RE:RE:RE:RE:Posted on LinkedIn It's impossible for them to have any data on vasculomimicry and cancer stem cells without biopsies before and after treatment. You cannot see these things with a scan. The tools they have to understand what is going on are scans before and after treatment, it can show efficacy if there are any, and also any selective efficacy, like efficacy on one tumor and not the other(s). They have toxicity data. The type and intensity of the toxicity related to patient cancer profile and general physical state, like more toxicity on weaker patients and less on stronger ones or toxicity on patients with low tumors burden and less toxicity on patients with high tumor burden. Toxicity in patients with certain cancer type, but less on patients with another cancer type, maybe related to sortilin expression level.
They have PK/PD data to try to understand how the drug is behaving after injection over time, how much free docetaxel in total is generated (area under the curve AUC, and maximum concentration Cmax). All that in conjunction with the possible lack of efficacy of docetaxel on the cancer types or subtypes they tried to treat. In this way, even eye toxicity could be seen as a proof of concept. See, if docetaxel is not efficacious on the cancer the patient has, but toxic for normal cells, TH1902 could enhance eye toxicity but increasing docetaxel concentration in certain cell type in the eyes, but increasing docetaxel concentration in cancer cells does not kill them. The end result is no cancer efficacy not because the PDC concept does not work but because docetaxel does not work, but eye toxicity because the concept works and docetaxel is toxic for eye cells. The way to fix this problem is to have a cytotoxic agent that is very efficacious against cancer cells.
Wino115 wrote: He probably has a lot more of the type of data scientists would understand and interpret around parts of it than what we know. We know the general criitque (not seeing strong responses) but he may be able to put some nuance around bits and pieces in the MOA chain his colleagues would understand. If so, maybe they'll be a brief non-sciencey update on that too. But I still think it probably would take them a lot more analysis to find the right path forward. I expect heavy emphasis on financials and sales growth traction (where they may be able to say a lot more than they have in the past) and not much in depth science on the annual results.

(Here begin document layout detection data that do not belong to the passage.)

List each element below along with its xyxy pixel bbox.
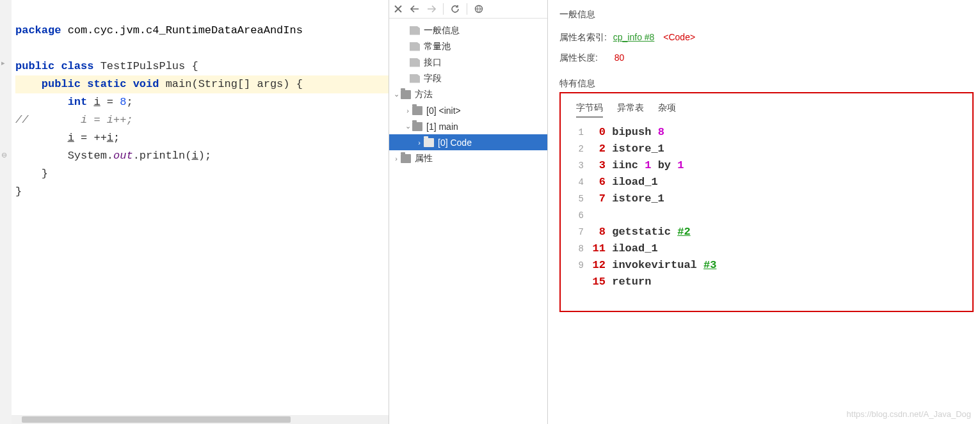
- bytecode-row: 15 return: [571, 274, 967, 290]
- structure-tree[interactable]: 一般信息 常量池 接口 字段 ⌄方法 ›[0] <init> ⌄[1] main…: [389, 19, 547, 424]
- folder-icon: [424, 138, 434, 147]
- chevron-right-icon[interactable]: ›: [403, 107, 412, 114]
- tree-node-code[interactable]: ›[0] Code: [389, 134, 547, 150]
- chevron-down-icon[interactable]: ⌄: [403, 122, 412, 130]
- attr-name-type: <Code>: [663, 32, 695, 42]
- file-icon: [410, 42, 420, 51]
- bytecode-row: 57 istore_1: [571, 191, 967, 207]
- attr-name-index-row: 属性名索引: cp_info #8 <Code>: [559, 32, 974, 43]
- tree-node-method-main[interactable]: ⌄[1] main: [389, 118, 547, 134]
- tree-toolbar: [389, 0, 547, 19]
- section-title-specific: 特有信息: [559, 78, 974, 90]
- forward-icon[interactable]: [426, 4, 437, 14]
- bytecode-box: 字节码 异常表 杂项 10 bipush 822 istore_133 iinc…: [559, 92, 974, 312]
- close-icon[interactable]: [393, 4, 403, 14]
- folder-icon: [412, 122, 422, 131]
- structure-tree-panel: 一般信息 常量池 接口 字段 ⌄方法 ›[0] <init> ⌄[1] main…: [389, 0, 548, 424]
- bytecode-row: 10 bipush 8: [571, 124, 967, 141]
- tab-misc[interactable]: 杂项: [658, 102, 676, 118]
- tree-node-attributes[interactable]: ›属性: [389, 150, 547, 166]
- kw-main-sig: public static void: [42, 78, 166, 90]
- tree-node-fields[interactable]: 字段: [389, 70, 547, 86]
- gutter-fold-icon[interactable]: ⊖: [1, 151, 7, 159]
- bytecode-listing: 10 bipush 822 istore_133 iinc 1 by 146 i…: [570, 124, 967, 290]
- detail-panel: 一般信息 属性名索引: cp_info #8 <Code> 属性长度: 80 特…: [548, 0, 980, 424]
- tree-node-general[interactable]: 一般信息: [389, 22, 547, 38]
- bytecode-row: 78 getstatic #2: [571, 224, 967, 240]
- attr-length-label: 属性长度:: [559, 52, 598, 63]
- kw-public-class: public class: [15, 60, 100, 72]
- attr-name-index-label: 属性名索引:: [559, 32, 607, 42]
- class-name: TestIPulsPlus: [100, 60, 186, 72]
- folder-icon: [401, 90, 411, 99]
- cp-info-link[interactable]: cp_info #8: [613, 32, 655, 42]
- section-title-general: 一般信息: [559, 9, 974, 20]
- chevron-right-icon[interactable]: ›: [392, 155, 401, 162]
- tree-node-interfaces[interactable]: 接口: [389, 54, 547, 70]
- gutter-run-icon[interactable]: ▸: [1, 59, 5, 67]
- kw-package: package: [15, 24, 61, 36]
- bytecode-row: 33 iinc 1 by 1: [571, 157, 967, 174]
- tab-exception-table[interactable]: 异常表: [617, 102, 644, 118]
- attr-length-value: 80: [615, 52, 625, 63]
- bytecode-row: 811 iload_1: [571, 240, 967, 257]
- refresh-icon[interactable]: [450, 4, 460, 14]
- code-horizontal-scrollbar[interactable]: [12, 415, 389, 424]
- bytecode-row: 22 istore_1: [571, 141, 967, 157]
- watermark: https://blog.csdn.net/A_Java_Dog: [847, 409, 971, 419]
- comment-line: // i = i++;: [15, 114, 133, 126]
- bytecode-tabs: 字节码 异常表 杂项: [570, 100, 967, 124]
- bytecode-row: 46 iload_1: [571, 174, 967, 191]
- file-icon: [410, 74, 420, 83]
- file-icon: [410, 26, 420, 35]
- globe-icon[interactable]: [474, 4, 484, 14]
- attr-length-row: 属性长度: 80: [559, 52, 974, 64]
- folder-icon: [412, 106, 422, 115]
- main-name: main: [166, 78, 192, 90]
- tab-bytecode[interactable]: 字节码: [576, 102, 603, 118]
- bytecode-row: 912 invokevirtual #3: [571, 257, 967, 274]
- back-icon[interactable]: [410, 4, 420, 14]
- package-name: com.cyc.jvm.c4_RuntimeDataAreaAndIns: [68, 24, 303, 36]
- tree-node-methods[interactable]: ⌄方法: [389, 86, 547, 102]
- code-area[interactable]: package com.cyc.jvm.c4_RuntimeDataAreaAn…: [12, 0, 389, 219]
- tree-node-constpool[interactable]: 常量池: [389, 38, 547, 54]
- file-icon: [410, 58, 420, 67]
- chevron-down-icon[interactable]: ⌄: [392, 90, 401, 98]
- scrollbar-thumb[interactable]: [22, 416, 291, 423]
- bytecode-row: 6: [571, 207, 967, 224]
- folder-icon: [401, 154, 411, 163]
- code-gutter: ▸ ⊖: [0, 0, 12, 424]
- source-code-panel: ▸ ⊖ package com.cyc.jvm.c4_RuntimeDataAr…: [0, 0, 389, 424]
- chevron-right-icon[interactable]: ›: [415, 139, 424, 146]
- tree-node-method-init[interactable]: ›[0] <init>: [389, 102, 547, 118]
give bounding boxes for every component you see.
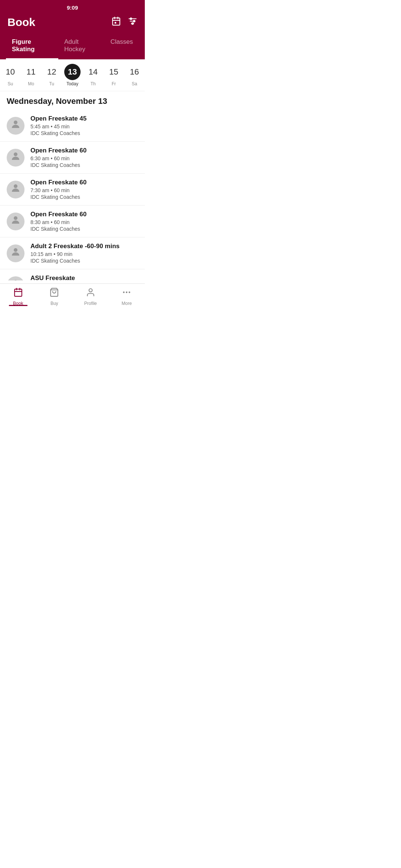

The odd thing is that within 12 hours of when they decided to pause, they also had thoughts on dosage --and this is afterall still just a dosage trial trying to test safety around various doses and then get a sample for responses, which is where it failed. But it brings up the question mentioned yesterday, what can they tell anyone on which parts of the concept appear to have worked and where the tricky stuff is. That's sort of what his talk seems to be about. Any POC parts would be a positive but you'd need harder data than what we know released in order for the market to believe it.
I find it striking that his talk is still rather forceful around Sort1 being a highly valid and safe target and PDCs being next-gen for various reasons. Others (Bicycle, Cybrexa, etc...) say the same thing about PDCs, so I'm willing to believe that part. He's not really backing off despite the dosage trial, which I guess is to be expected for talks like this. The pause brought up the issue of whether sort1 around the nervous system is catching too much off target toxicity. I'd appreciate a more scientific answer to that from them based on the human data.
He also still talks of a "multi-modal" MOA. These are things that don't mean much now unless they can show some of theses "proof of concepts" as the science minded here have pushed for. For example, it would be interesting if the data collected shows there was some anti-metastatic effect at all --did they see any decent slowdown in spread to lungs in their scanning, etc...? Clearly it would be more anecdotal scanning and not RECIST-worthy data, but anything to even hint at that part of the MOA? What did the cancer stem cell markers they were measureing do? Their publiched poster showed a huge effect --did they see any of that? They probably don't have definitive answers, but may have hints since they knew to get those readings from their pre-clinical poster they presented on CSCs and VM. If they didn't, Marsolais shouldn't be going around talking about a multi-modal MOA then.
They need to add to the scant human data released thus far to give some indications and theories about the actual drug in humans. It can either show there's not much of a path with this formulation or that there is some valid reasons and theory why one big bomb and 3 weeks off isn't optimal for efficacy but splitting the dosage into 2 or 3 smaller portions over 3 days for consecutive weeks may bump up the response rates. They'll have to answer that at some point, but I won't expect it in 2 weeks since it's complex. But maybe they got to the bottom of it quickly and can give some general ideas. Best to approach this upcoming call with lowered expectations and the best result woudl be a very strong plan to show sales growth is real, ongoing, and breakeven cashflow is readily attainable this year with profits next year. That's a must for this call. The rest is gravy on top if they're ready to talk about it.